Magis David
Department of Education (B32), University of Liège, Boulevard du Rectorat 5, 4000, Liège, Belgium.
KU Leuven, Leuven, Belgium.
Psychometrika. 2016 Mar;81(1):184-200. doi: 10.1007/s11336-015-9443-3. Epub 2015 Feb 18.
This paper focuses on the computation of asymptotic standard errors (ASE) of ability estimators with dichotomous item response models. A general framework is considered, and ability estimators are defined from a very restricted set of assumptions and formulas. This approach encompasses most standard methods such as maximum likelihood, weighted likelihood, maximum a posteriori, and robust estimators. A general formula for the ASE is derived from the theory of M-estimation. Well-known results are found back as particular cases for the maximum and robust estimators, while new ASE proposals for the weighted likelihood and maximum a posteriori estimators are presented.

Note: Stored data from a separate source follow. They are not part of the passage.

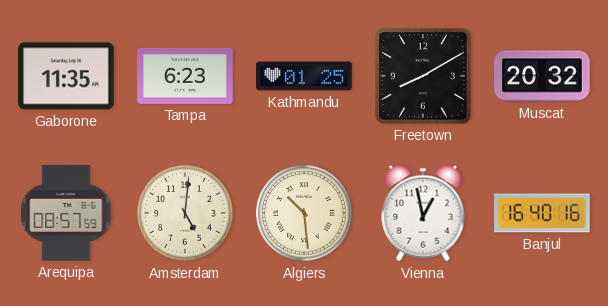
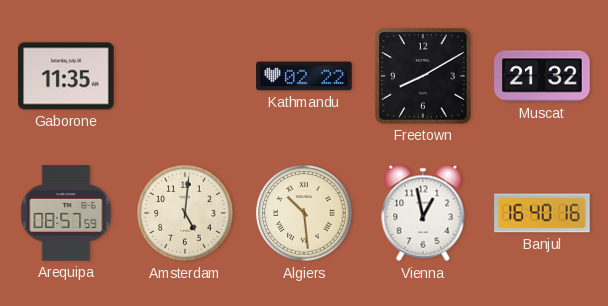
Tampa: 6:23 -> none
Kathmandu: 01:25 -> 02:22
Muscat: 20:32 -> 21:32
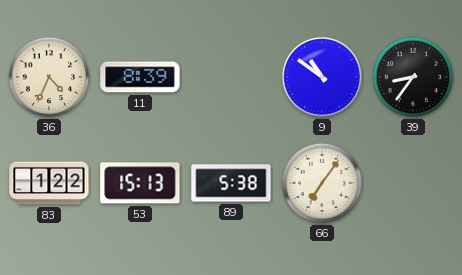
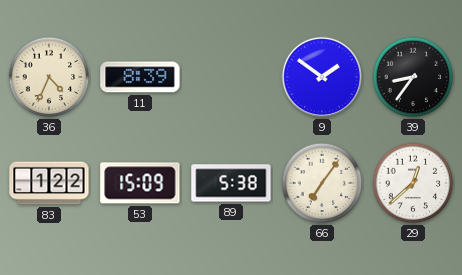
9: 10:51 -> 1:51
53: 15:13 -> 15:09
29: none -> 12:38
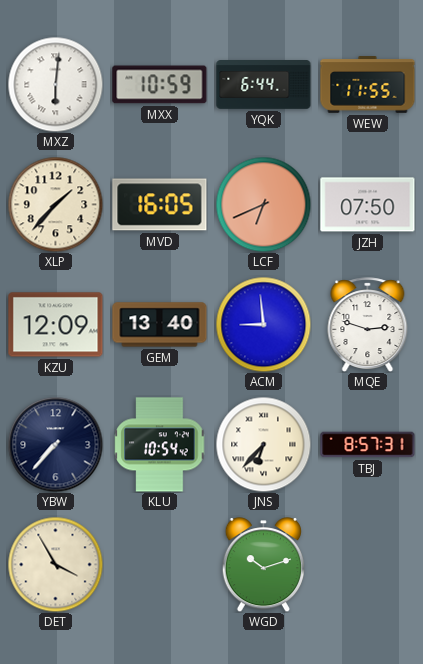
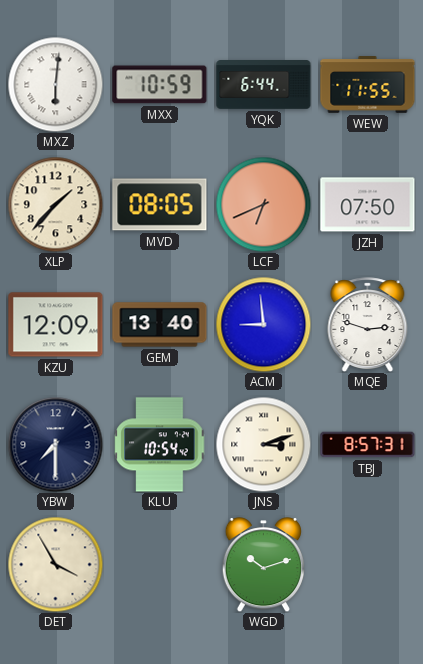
MVD: 16:05 -> 08:05
YBW: 7:37 -> 7:30
JNS: 6:37 -> 3:12
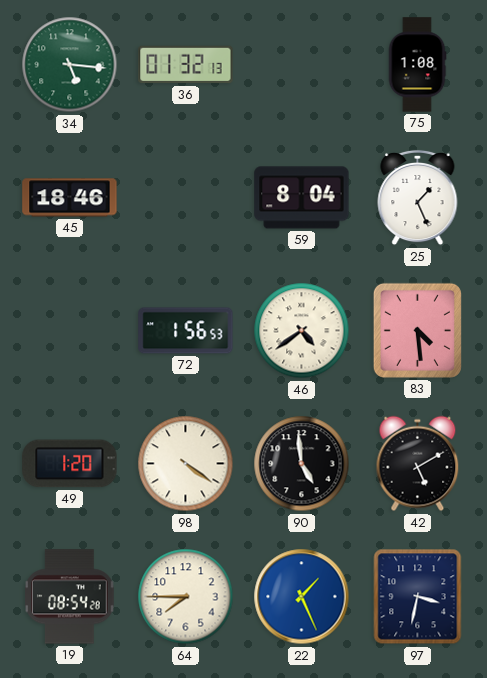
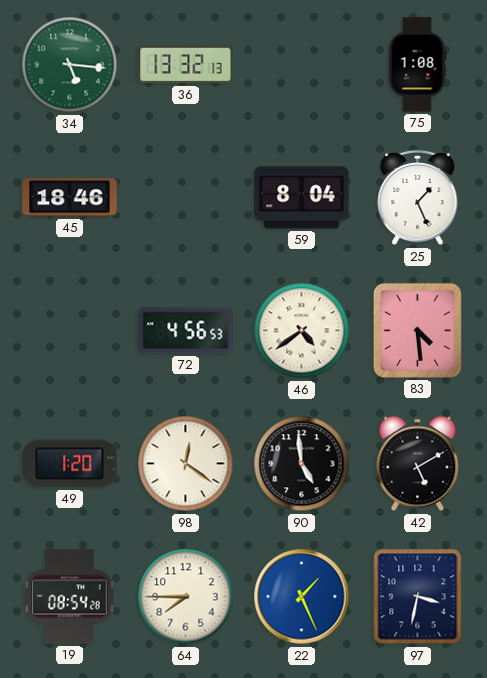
36: 01:32 -> 13:32
72: 1:56 -> 4:56
98: 4:21 -> 12:21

These new formulas are compared to traditional ones by means of a simulation study under Rasch modeling.
本文聚焦于二分项目反应模型能力估计量的渐近标准误差(ASE)的计算。考虑了一个通用框架,能力估计量是根据一组非常有限的假设和公式定义的。这种方法涵盖了大多数标准方法,如最大似然法、加权似然法、最大后验法和稳健估计量。ASE的通用公式是从M估计理论推导出来的。作为最大估计量和稳健估计量的特殊情况,可以得到一些著名的结果,同时还给出了加权似然法和最大后验估计量的新的ASE公式。在Rasch模型下通过模拟研究将这些新公式与传统公式进行了比较。